Only this time, the Mariners weren’t quite ready to leave. Not in Saturday’s game against the Toronto Blue Jays when Seattle scored seven runs in their final two turns at the plate. Luis Torrens drove in five of those runs with a three-run home run in the seventh and a double that drove in two in the eighth. Jarred Kelenic checked in with an opposite-field home run that was way stronger than anything a 22-year-old rookie should be capable of doing, and Seattle took a break from its nail-biters and notched a surprisingly comfortable 9-3 comeback win, showing that they’re not conceding anything in this playoff chase.

As for the Seahawks? Well, they lost 20-7 to the Raiders in Las Vegas in a game most notable for who did not play, namely any of Seattle’s offensive starters. But we don’t have to spend this week parsing the performance of Seattle’s second-string offensive line, because the Mariners breathed some air onto the embers of their playoff hopes. And while they’re not quite on fire, they’re making it interesting, and that’s something they’ve struggled to do so often in the 20 years that have passed since the last playoff berth.

Now, they’ve come close. In 2014, Seattle’s playoff hopes were still alive in the regular-season finale, getting extinguished only when the A’s beat the Rangers in Texas to clinch the wild-card berth. Two years later, the Mariners were eliminated after they suffered an extra-innings loss to those same A’s in the second-to-last game of their schedule.

It’s caused us to develop a bit of gallows humor here in Seattle: Just get us to Seahawks season, and the Mariners certainly did that this year with a season in which they have shown absolute and unequivocal progress. This was a team that most people in baseball projected would lose 90 to 95 games. This is a team that was been racked by injuries among its starting pitchers from losing James Paxton before he finished a single start to missing ace Marco Gonzales for a month to the fact that both Justus Sheffield and Justin Dunn are out with injuries now, neither having pitched in more than a month.

Yet in spite of all that – and with one of the youngest lineups in the league – the Mariners have not just kept their head above water but nosed their way into a playoff chase in an American League where more than half the teams have winning records.

When Seattle lost six of 10 games on their most recent road trip – each one of those losses coming either by one or two runs – I thought that was probably the end of the postseason chatter. When they were beaten at home by Texas upon their return in an utterly miserable offensive showing in which they had the bases loaded with no outs in the ninth inning – trailing by one run – and managed just a single run despite having the top of the order get a chance, I was pretty certain of it.

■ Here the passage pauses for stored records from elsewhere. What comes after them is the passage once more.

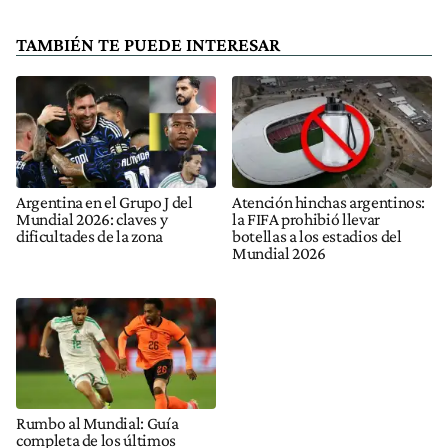
TAMBIÉN TE PUEDE INTERESAR
Argentina en el Grupo J del
Atención hinchas argentinos:
Mundial 2026: claves y
la FIFA prohibió llevar
dificultades de la zona
botellas a los estadios del
Mundial 2026
Rumbo al Mundial: Guía
completa de los últimos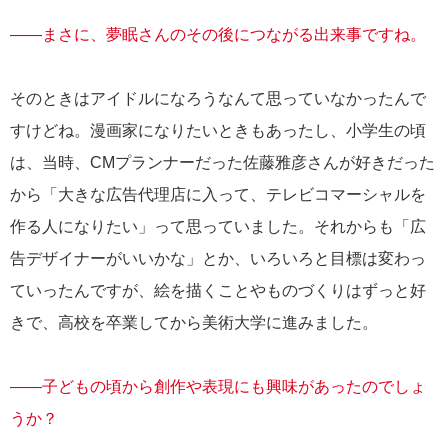
――まさに、夢眠さんのその後につながる出来事ですね。
そのときはアイドルになろうなんて思っていなかったんで
すけどね。漫画家になりたいときもあったし、小学生の頃
は、当時、CMプランナーだった佐藤雅彦さんが好きだった
から「大きな広告代理店に入って、テレビコマーシャルを
作る人になりたい」って思っていました。それからも「広
告デザイナーがいいかな」とか、いろいろと目標は変わっ
ていったんですが、絵を描くことやものづくりはずっと好
きで、高校を卒業してから美術大学に進みました。
――子どもの頃から創作や表現にも興味があったのでしょ
うか？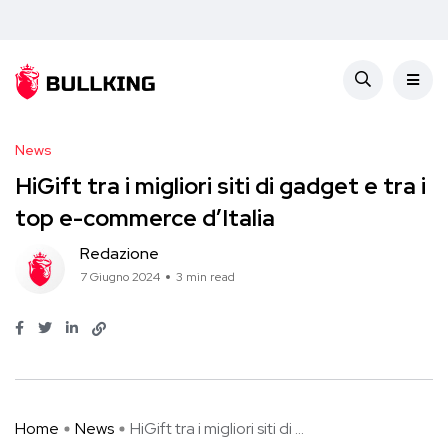
News
HiGift tra i migliori siti di gadget e tra i
top e-commerce d’Italia
Redazione
7 Giugno 2024
3 min read
Home
News
HiGift tra i migliori siti di ...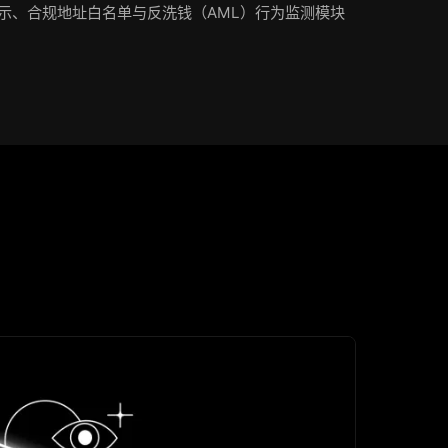
示、合规地址白名单与反洗钱（AML）行为监测模块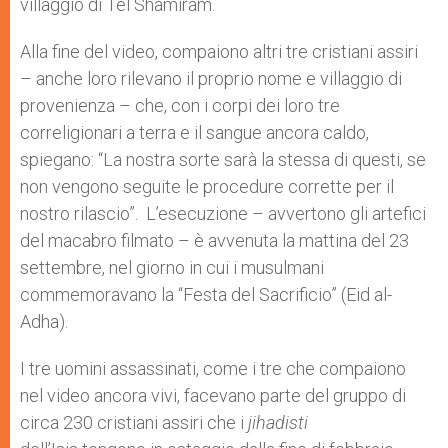
villaggio di Tel Shamiram.
Alla fine del video, compaiono altri tre cristiani assiri
– anche loro rilevano il proprio nome e villaggio di
provenienza – che, con i corpi dei loro tre
correligionari a terra e il sangue ancora caldo,
spiegano: “La nostra sorte sarà la stessa di questi, se
non vengono seguite le procedure corrette per il
nostro rilascio”. L’esecuzione – avvertono gli artefici
del macabro filmato – è avvenuta la mattina del 23
settembre, nel giorno in cui i musulmani
commemoravano la “Festa del Sacrificio” (Eid al-
Adha).
I tre uomini assassinati, come i tre che compaiono
nel video ancora vivi, facevano parte del gruppo di
circa 230 cristiani assiri che i
jihadisti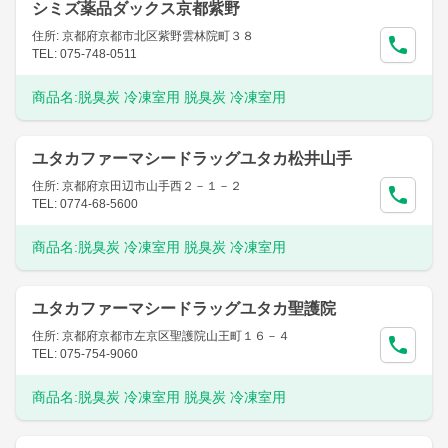
シミズ薬品ダックス京都紫野
住所: 京都府京都市北区紫野雲林院町３８
TEL: 075-748-0511
商品名:
脱臭炭 冷凍室用 脱臭炭 冷凍室用
ユタカファーマシードラッグユタカ松井山手
住所: 京都府京田辺市山手西２－１－２
TEL: 0774-68-5600
商品名:
脱臭炭 冷凍室用 脱臭炭 冷凍室用
ユタカファーマシードラッグユタカ聖護院
住所: 京都府京都市左京区聖護院山王町１６－４
TEL: 075-754-9060
商品名:
脱臭炭 冷凍室用 脱臭炭 冷凍室用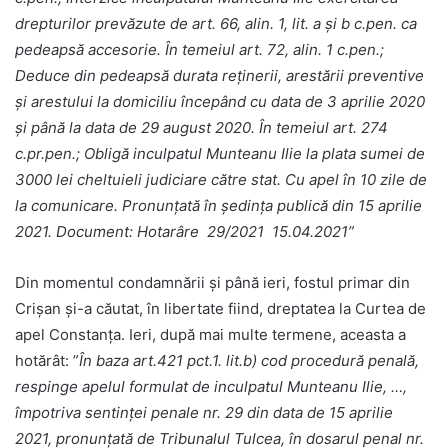
drepturilor prevăzute de art. 66, alin. 1, lit. a şi b c.pen. ca
pedeapsă accesorie. În temeiul art. 72, alin. 1 c.pen.;
Deduce din pedeapsă durata reţinerii, arestării preventive
şi arestului la domiciliu începând cu data de 3 aprilie 2020
şi până la data de 29 august 2020. În temeiul art. 274
c.pr.pen.; Obligă inculpatul Munteanu Ilie la plata sumei de
3000 lei cheltuieli judiciare către stat. Cu apel în 10 zile de
la comunicare. Pronunţată în şedinţa publică din 15 aprilie
2021.
Document: Hotarâre 29/2021 15.04.2021”
Din momentul condamnării și până ieri, fostul primar din
Crișan și-a căutat, în libertate fiind, dreptatea la Curtea de
apel Constanța. Ieri, după mai multe termene, aceasta a
hotărât: ”
În baza art.421 pct.1. lit.b) cod procedură penală,
respinge apelul formulat de inculpatul Munteanu Ilie, …,
împotriva sentinţei penale nr. 29 din data de 15 aprilie
2021, pronunţată de Tribunalul Tulcea, în dosarul penal nr.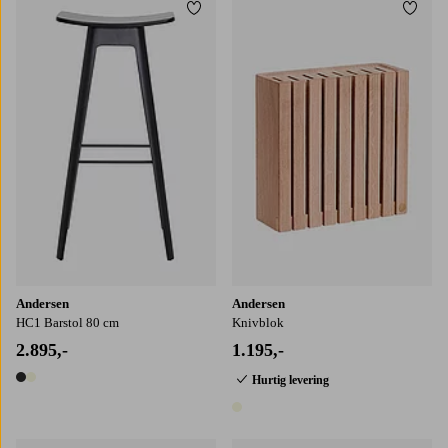
Tilføj til favoritter
Tilføj
Andersen
Andersen
HC1 Barstol 80 cm
Knivblok
2.895,-
1.195,-
Hurtig levering
2 farver
1 farve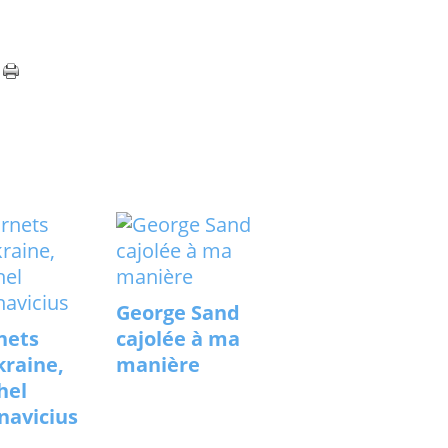
George Sand
nets
cajolée à ma
kraine,
manière
hel
navicius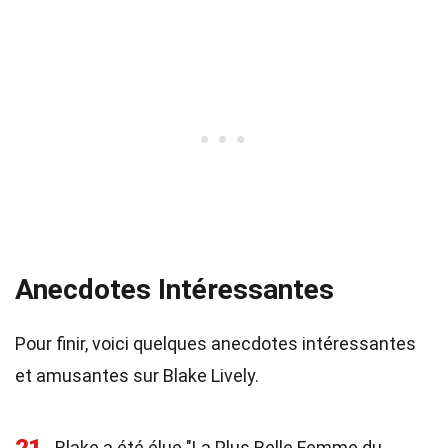
Anecdotes Intéressantes
Pour finir, voici quelques anecdotes intéressantes
et amusantes sur Blake Lively.
Blake a été élue "La Plus Belle Femme du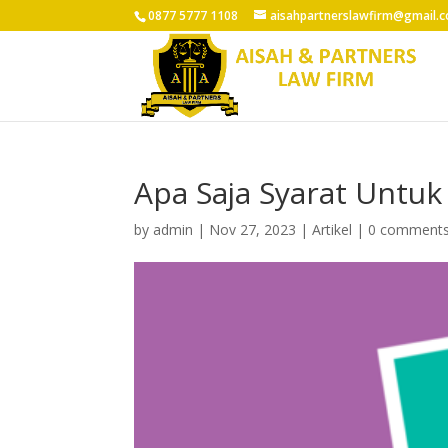
0877 5777 1108
aisahpartnerslawfirm@gmail.
Apa Saja Syarat Untuk 
by
admin
|
Nov 27, 2023
|
Artikel
|
0 comment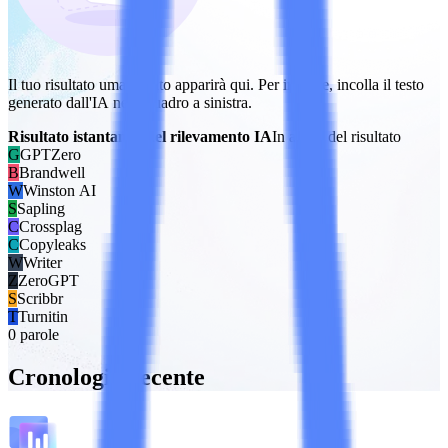
Il tuo risultato umanizzato apparirà qui. Per iniziare, incolla il testo
generato dall'IA nel riquadro a sinistra.
Risultato istantaneo del rilevamento IA
In attesa del risultato
G
GPTZero
B
Brandwell
W
Winston AI
S
Sapling
C
Crossplag
C
Copyleaks
W
Writer
Z
ZeroGPT
S
Scribbr
T
Turnitin
0 parole
Cronologia recente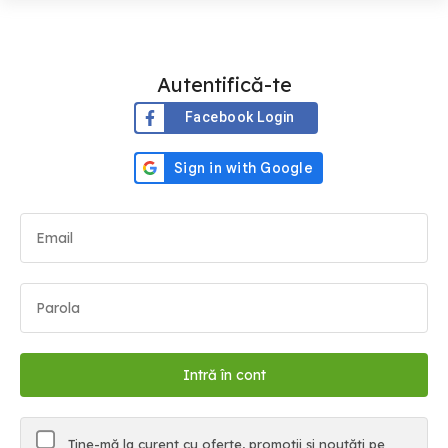
Autentifică-te
Facebook Login
Ține-mă la curent cu oferte, promoții și noutăți pe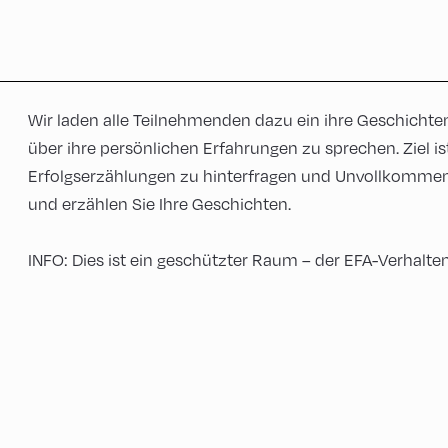
Wir laden alle Teilnehmenden dazu ein ihre Geschichten 
über ihre persönlichen Erfahrungen zu sprechen. Ziel is
Erfolgserzählungen zu hinterfragen und Unvollkommen
und erzählen Sie Ihre Geschichten.
INFO: Dies ist ein geschützter Raum – der EFA-Verhal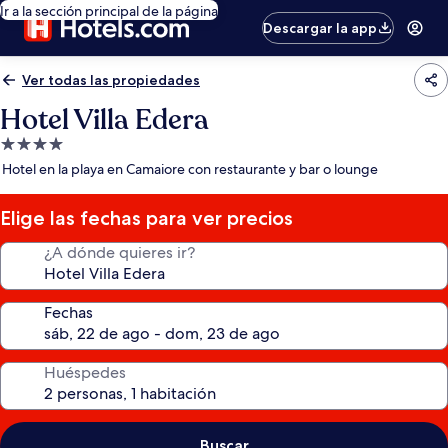
Ir a la sección principal de la página
Descargar la app
Ver todas las propiedades
Hotel Villa Edera
Propiedad
de
Hotel en la playa en Camaiore con restaurante y bar o lounge
4.0
estrellas
Elige las fechas para ver precios
¿A dónde quieres ir?
Fechas
Huéspedes
Buscar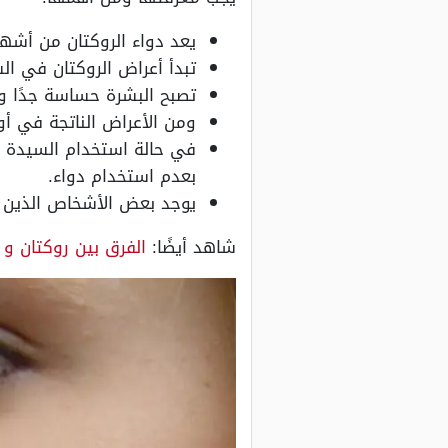
يعد دواء الروكتان من أشهر 
تبدأ أعراض الروكتان في الشه
تصبح البشرة حساسة جدًا و
ومن الأعراض الناتجة في أ
في حالة استخدام السيدة ال
بعدم استخدام دواء.
يوجد بعض الأشخاص الذين ي
شاهد أيضًا:
الفرق بين روكتان و ز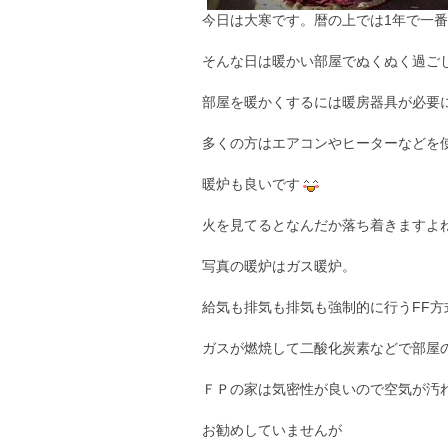
今日は大寒です。暦の上では1年で一
そんな日は暖かい部屋でぬくぬく過ご
部屋を暖かくするには暖房器具が必要
多くの方はエアコンやヒーターなどを
暖炉も良いです
火を見てるとなんだか落ち着きますよ
写真の暖炉はガス暖炉。
給気も排気も排気も強制的に行うFF方
ガスが燃焼して二酸化炭素などで部屋
ＦＰの家は気密性が良いので空気が汚
お勧めしていませんが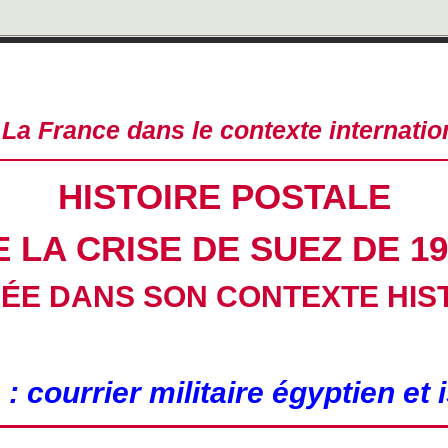
La France dans le contexte internati
HISTOIRE POSTALE
E LA CRISE DE SUEZ DE 19
ÉE DANS SON CONTEXTE HIS
: courrier militaire égyptien et 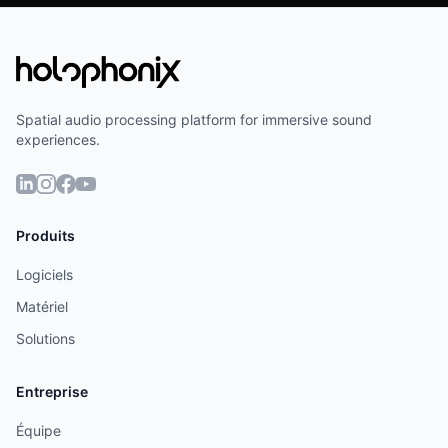
Spatial audio processing platform for immersive sound
experiences.
Produits
Logiciels
Matériel
Solutions
Entreprise
Équipe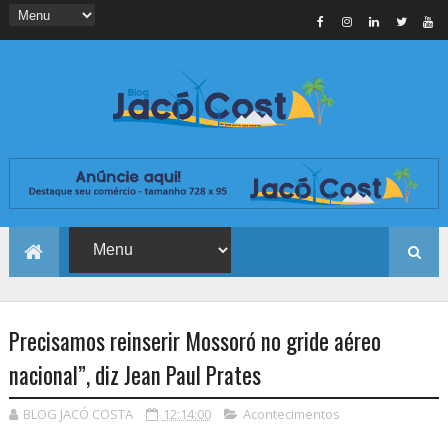
Precisamos reinserir Mossoró no gride aéreo
nacional”, diz Jean Paul Prates
BLOG JACÓ COSTA
12:14:00
Acontecimentos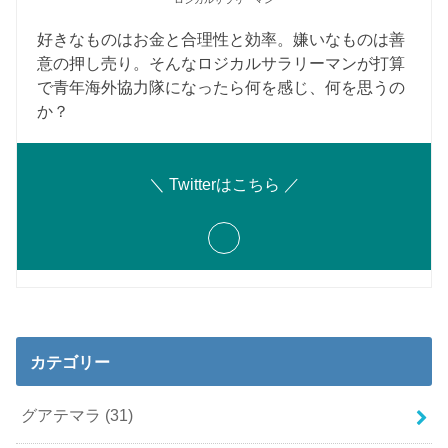
好きなものはお金と合理性と効率。嫌いなものは善
意の押し売り。そんなロジカルサラリーマンが打算
で青年海外協力隊になったら何を感じ、何を思うの
か？
＼ Twitterはこちら ／
カテゴリー
グアテマラ
(31)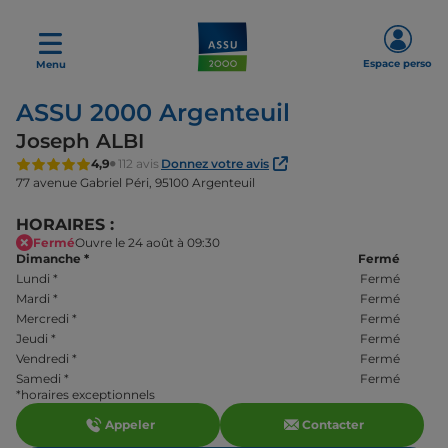
Espace perso
Menu
ASSU 2000 Argenteuil
Joseph ALBI
4,9
112 avis
Donnez votre avis
77 avenue Gabriel Péri,
95100 Argenteuil
HORAIRES :
Fermé
Ouvre le 24 août à 09:30
Dimanche
*
Fermé
Lundi
*
Fermé
Mardi
*
Fermé
Mercredi
*
Fermé
Jeudi
*
Fermé
Vendredi
*
Fermé
Samedi
*
Fermé
*horaires exceptionnels
Appeler
Contacter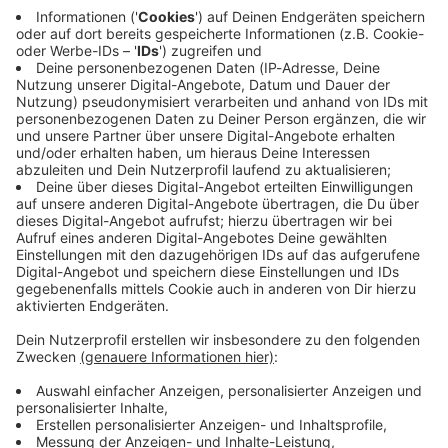
Immer auf dem Laufenden
bleiben!
Verpass' nichts mehr - mit unserem kostenlosen
ANTENNE BAYERN Newsletter. Ob Nachrichten,
Lifestyle oder unsere neuesten Aktionen - wir
informieren dich.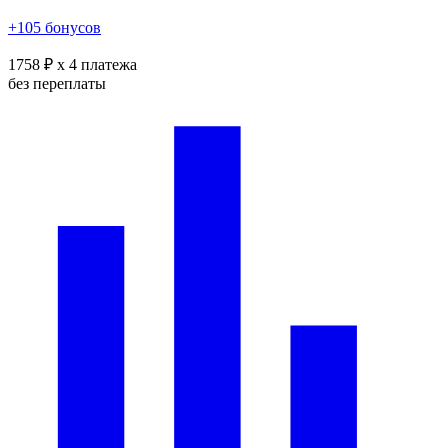
+105 бонусов
1758 ₽
x 4 платежа
без переплаты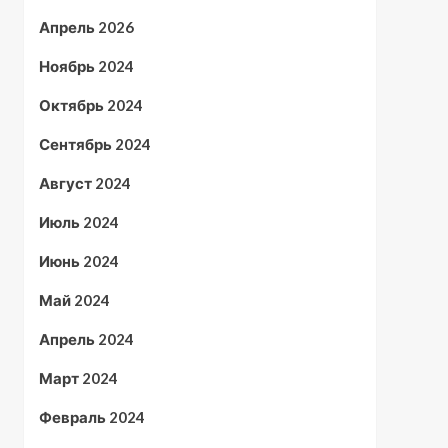
Апрель 2026
Ноябрь 2024
Октябрь 2024
Сентябрь 2024
Август 2024
Июль 2024
Июнь 2024
Май 2024
Апрель 2024
Март 2024
Февраль 2024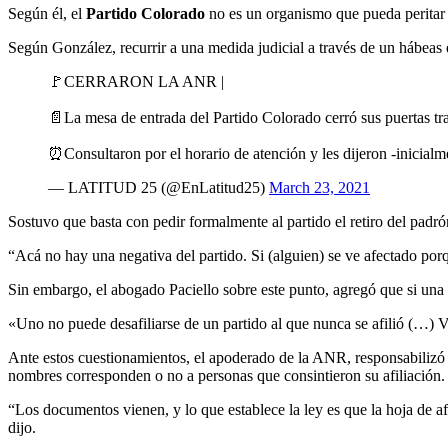
Según él, el
Partido Colorado
no es un organismo que pueda peritar l
Según González, recurrir a una medida judicial a través de un hábeas 
🚩CERRARON LA ANR |
📄La mesa de entrada del Partido Colorado cerró sus puertas tras
⏰Consultaron por el horario de atención y les dijeron -inicial
— LATITUD 25 (@EnLatitud25)
March 23, 2021
Sostuvo que basta con pedir formalmente al partido el retiro del padrón
“Acá no hay una negativa del partido. Si (alguien) se ve afectado porqu
Sin embargo, el abogado Paciello sobre este punto, agregó que si una 
«Uno no puede desafiliarse de un partido al que nunca se afilió (…) V
Ante estos cuestionamientos, el apoderado de la ANR, responsabilizó a
nombres corresponden o no a personas que consintieron su afiliación.
“Los documentos vienen, y lo que establece la ley es que la hoja de af
dijo.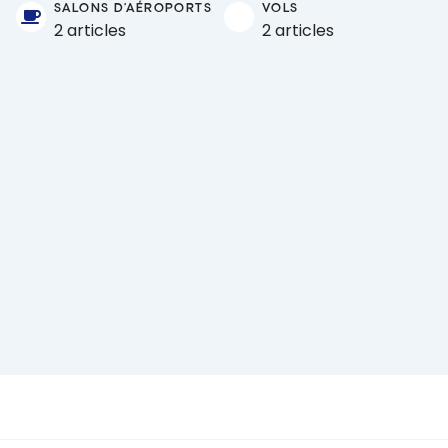
SALONS D'AÉROPORTS
VOLS
2 articles
2 articles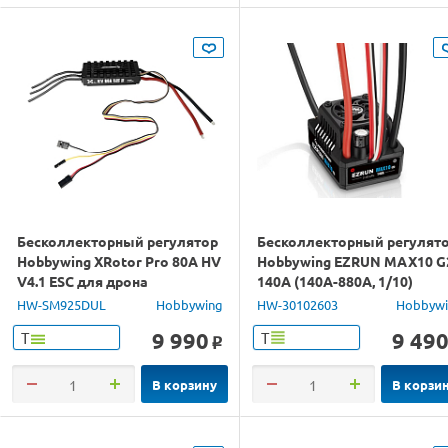
Бесколлекторный регулятор
Бесколлекторный регулят
Hobbywing XRotor Pro 80A HV
Hobbywing EZRUN MAX10 G
V4.1 ESC для дрона
140A (140A-880A, 1/10)
влагозащищённый
HW-SM925DUL
Hobbywing
HW-30102603
Hobbyw
9 990
9 49
Т
Т
o
В корзину
В корзи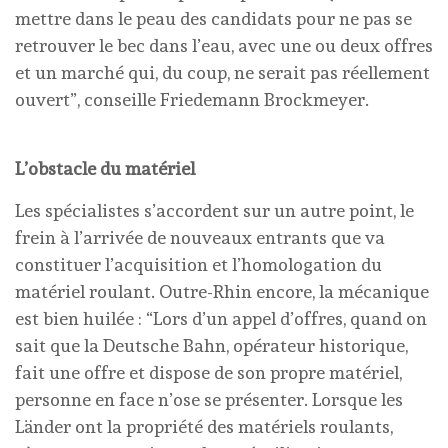
mettre dans le peau des candidats pour ne pas se
retrouver le bec dans l’eau, avec une ou deux offres
et un marché qui, du coup, ne serait pas réellement
ouvert”, conseille Friedemann Brockmeyer.
L’obstacle du matériel
Les spécialistes s’accordent sur un autre point, le
frein à l’arrivée de nouveaux entrants que va
constituer l’acquisition et l’homologation du
matériel roulant. Outre-Rhin encore, la mécanique
est bien huilée : “Lors d’un appel d’offres, quand on
sait que la Deutsche Bahn, opérateur historique,
fait une offre et dispose de son propre matériel,
personne en face n’ose se présenter. Lorsque les
Länder ont la propriété des matériels roulants,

And then this Seattle team picked itself up off the mat once again, winning four consecutive games. The first two were against Texas, which has given up on the season. The next two were against the Blue Jays, who have one of the best lineups in baseball and are one of the teams Seattle will have to catch if it is going to reach the playoffs. Seattle won the series opener 3-2 on a walk-off … errrrr … walk by Kelenic, and then came Saturday’s rally to give the Mariners a series victory. And while the Blue Jays won Sunday’s series finale 8-3, the Mariners commanded our attention over the weekend.

It’s (still) going to be an uphill climb to reach the playoffs, and the Mariners are off on an eight-game road trip that will see them play at the division-leading Astros and two games against the wild card-leading A’s, but this weekend shows the Mariners aren’t ready to leave centerstage in Seattle. Not just yet.